COMENTÁRIO
A lucidez de Ianni
EUSTÁQUIO GOMES
Esta edição traz uma pérola: a entrevista de Álvaro Kassab com o sociólogo Octavio Ianni. O professor Ianni, um dos pais da moderna sociologia brasileira, é no Brasil de hoje - como vem sendo há quarenta anos - um daqueles poucos intelectuais que fala o que quer, como quer e na ocasião que lhe parece justa. Uma entrevista com Ianni, pode-se dizer, tem o condão de fazer perdurar até a mais efêmera edição de jornal.
Nos últimos anos Ianni voltou-se para o estudo do globalismo e suas verberações no terceiro mundo. É nesse contexto que ele vê a eclosão dos primeiros conflitos deste século, da transfixão das torres gêmeas às guerras no Afeganistão e no Iraque. E é com olhos freudianos que enxerga a alma de George W. Bush, o mandante de uma época que se supunha imune ao cesarismo, cujo propósito oculto seria, mais que a conquista do petróleo e a derrubada de um ditador sanguinário, a superação do próprio pai e portanto o seu assassinato.
Socialista convicto, Ianni vê o declínio do mundo marxista como parte da crise geral que engolfa o planeta e, dentro dele, "a tentativa dos Estados Unidos de instituírem uma espécie de administração mundial". Seu pessimismo quanto à geopolítica americana, entretanto, não impede que ele veja nela prenúncios de "uma transformação muito séria", uma ruptura histórica capaz não só de abalar convicções e noções como também de provocar um novo renascimento da filosofia, das artes e das ciências.

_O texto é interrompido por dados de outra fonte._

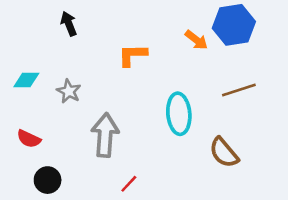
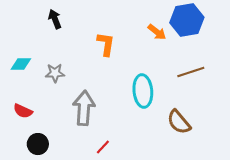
orange L-shape: (133, 55) -> (106, 44), turned 100
gray star: (69, 91) -> (55, 73), turned -30

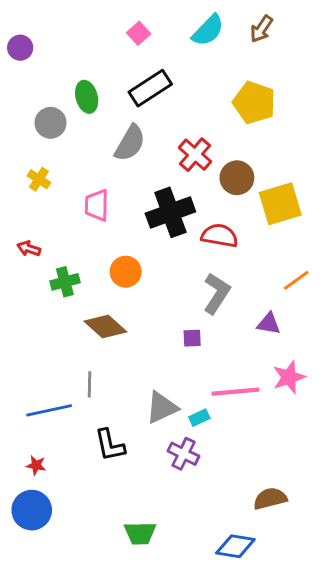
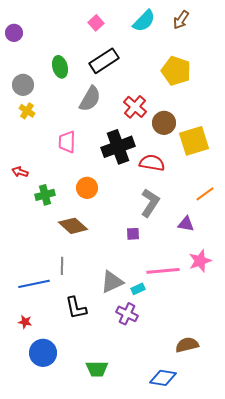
gray circle: (51, 123) -> (23, 85), moved
yellow cross: (39, 179) -> (27, 111), moved
blue circle: (32, 510) -> (43, 353), moved

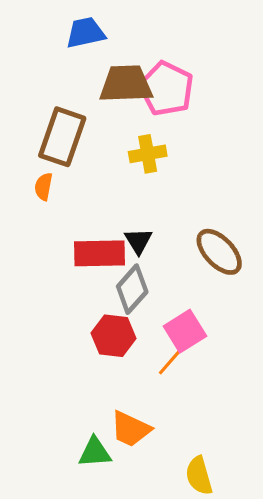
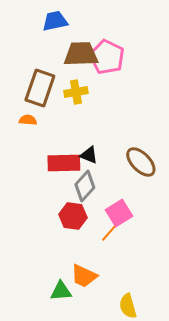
yellow cross: (148, 154) -> (76, 92), moved
orange semicircle: (44, 187) -> (28, 120), turned 84
black triangle: (138, 241) -> (89, 155), turned -36

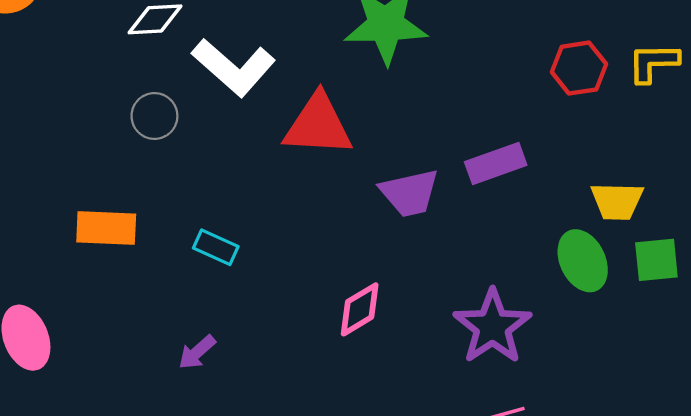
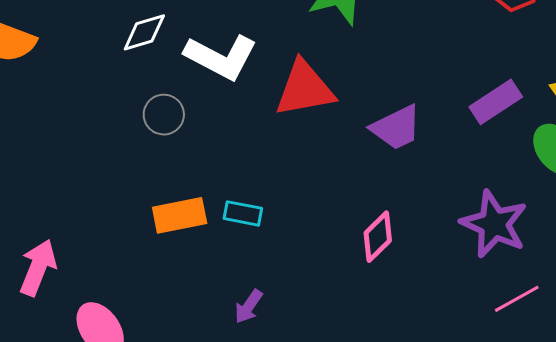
purple rectangle: (496, 163) -> (496, 102), moved
orange rectangle: (106, 228) -> (180, 215), moved

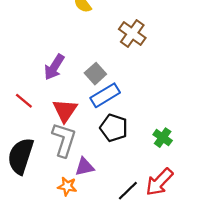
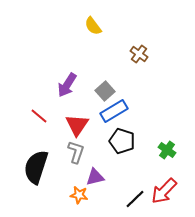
brown cross: (132, 34) -> (139, 54), size x0.7
gray L-shape: (64, 140) -> (76, 152), size x0.7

As multidões contrariadas que saem às ruas em escala mundial, para protestar contra a guerra, seriam um sinal claro de que as sociedades estão cada vez mais à altura de "pensar criticamente os acontecimentos". Esse movimento extraordinário, no entender de Ianni, está fertilizando o pensamento de cientistas, jornalistas, pesquisadores e artistas. Ao pregar "outras formas de ver o mundo", tal movimento, que parece uno mas em realidade é articulado por pessoas e grupos distintos em lugares diferentes, é uma ameaça à visão sistêmica hoje predominante.

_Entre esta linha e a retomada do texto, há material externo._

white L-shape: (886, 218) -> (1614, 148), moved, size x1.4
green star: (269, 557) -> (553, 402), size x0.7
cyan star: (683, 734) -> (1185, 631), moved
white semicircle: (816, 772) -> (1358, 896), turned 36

Concorde-se ou não com as idéias de Ianni, não há como negar-lhe lucidez e um valor de resistência que não é, absolutamente, moeda comum. Longe de ser o analista frio e desapaixonado de realidades novas, Ianni não esconde seu papel de parte interessada. Seu interesse, como ele próprio diz, é na utopia de uma vasta democratização social e política - "sonho universal desde o Renascimento".